Generalized Government Mandates
The cybersecurity products cover the basics, noted Oltsik. That includes a range of products for antivirus software, firewalls, some type of identity management system, and endpoint encryption.
“In many cases, these technologies are mandated by government and industry regulations,” he added. “The biggest influencer in cybersecurity protection is the U.S. federal government that can and has mandated certain standards.
For example, the Security Content Automation Protocol (SCAP) is a synthesis of interoperable specifications derived from community ideas. The in-process Cybersecurity Maturity Model Certification (CMMC) standard demands certain security certifications for DoD vendors.
“We have also seen standards come out of the industry, like the activity of the Organization for the Advancement of Structured Information Standards (OASIS) and other OASIS standards. Just this week, we saw the introduction of the open cybersecurity framework (OCSF), a standard data schema for security data. There are many identity management standards as well,” he said.
Seeking Common Security Ground
After reviewing this data, ESG and ISSA recommend that organizations push their security vendors to adopt open industry standards, possibly in cooperation with industry Information Sharing and Analysis Centers (ISACs). Also, there are a few established security standards from MITRE, OASIS, and the Open Cybersecurity Alliance (OCA) available.
Many vendors speak favorably of open standards, but most do not actively participate or contribute to them.

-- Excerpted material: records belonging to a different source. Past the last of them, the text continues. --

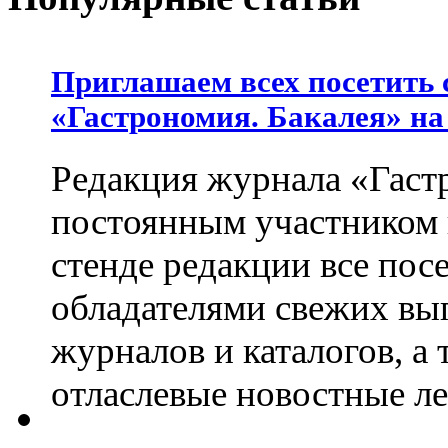
Приглашаем всех посетить 
«Гастрономия. Бакалея» на
Редакция журнала «Гастр
постоянным участником
стенде редакции все пос
обладателями свежих вы
журналов и каталогов, а
отласлевые новостные л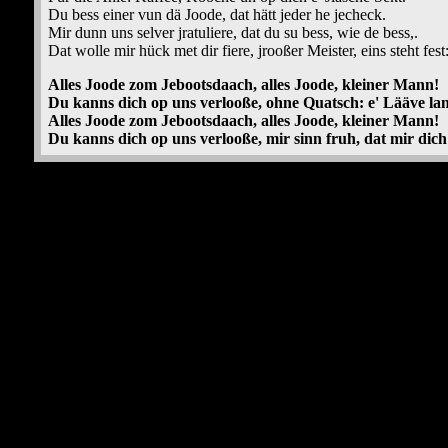
Du bess einer vun dä Joode, dat hätt jeder he jecheck.
Mir dunn uns selver jratuliere, dat du su bess, wie de bess,.
Dat wolle mir hück met dir fiere, jrooßer Meister, eins steht fest
Alles Joode zom Jebootsdaach, alles Joode, kleiner Mann!
Du kanns dich op uns verlooße, ohne Quatsch: e' Lääve lan
Alles Joode zom Jebootsdaach, alles Joode, kleiner Mann!
Du kanns dich op uns verlooße, mir sinn fruh, dat mir dic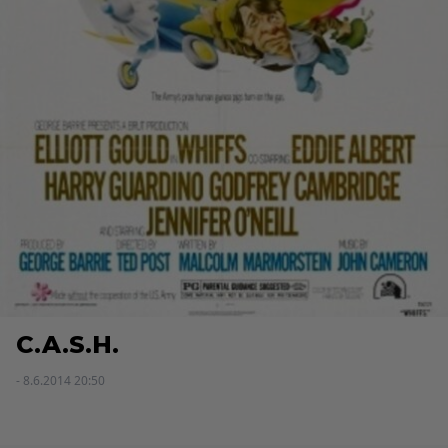
C.A.S.H.
- 8.6.2014 20:50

This lukewarm behavior could change quickly, however.
For that to happen, cybersecurity professionals — especially organizations large enough to send a signal to the market — establish best practices for vendor qualification.
Also, they need to push for process requirements that include adopting and developing open standards for technology integration as part of the comprehensive process for all security technology procurement, according to the report.

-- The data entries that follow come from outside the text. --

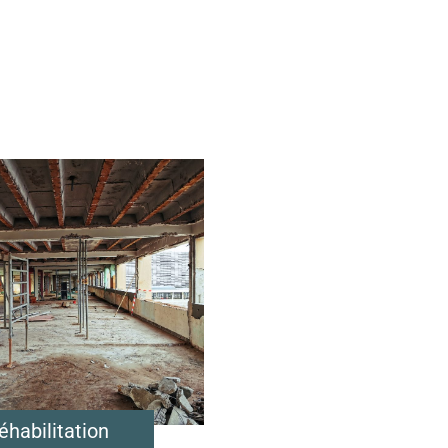
éhabilitation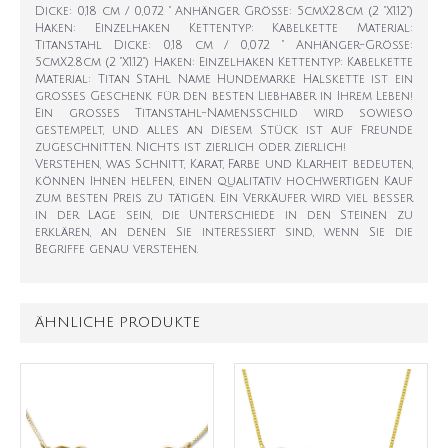
Dicke: 0,18 cm / 0,072 " Anhänger Größe: 5cmX2.8cm (2 "X1.12")
Haken: Einzelhaken Kettentyp: Kabelkette Material:
Titanstahl Dicke: 0,18 cm / 0,072 " Anhänger-Größe:
5cmX2.8cm (2 "X1.12") Haken: Einzelhaken Kettentyp: Kabelkette
Material: Titan Stahl Name Hundemarke Halskette ist ein
großes Geschenk für den besten Liebhaber in Ihrem Leben!
Ein großes Titanstahl-Namensschild wird sowieso
gestempelt, und alles an diesem Stück ist auf Freunde
zugeschnitten. Nichts ist zierlich oder zierlich!
Verstehen, was Schnitt, Karat, Farbe und Klarheit bedeuten,
können Ihnen helfen, einen qualitativ hochwertigen Kauf
zum besten Preis zu tätigen. Ein Verkäufer wird viel besser
in der Lage sein, die Unterschiede in den Steinen zu
erklären, an denen Sie interessiert sind, wenn Sie die
Begriffe genau verstehen.
ÄHNLICHE PRODUKTE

Cybersecurity standards and vendor consolidation will strengthen the cybersecurity landscape against the constant rise in cyber threats by easing product development and integration. That will let the industry and security teams focus more on innovation and security fundamentals and less on building connectors for interoperability, Oltsik explained.
He sees a chance of these efforts being supported within the industry.
“It is starting to look like some industry leaders are cooperating. I would point to OCSF where 18 vendors agreed to support it,” he said.
This group includes numerous leaders — AWS, CrowdStrike, IBM, Okta, and Splunk for starters. Another potential driver would be the backing of large security technology customers, he added.
Oltsik concluded, “If Goldman Sachs, GM, Walmart, and the U.S. federal government said they would only buy from vendors supporting OCSF, it would really influence the industry.”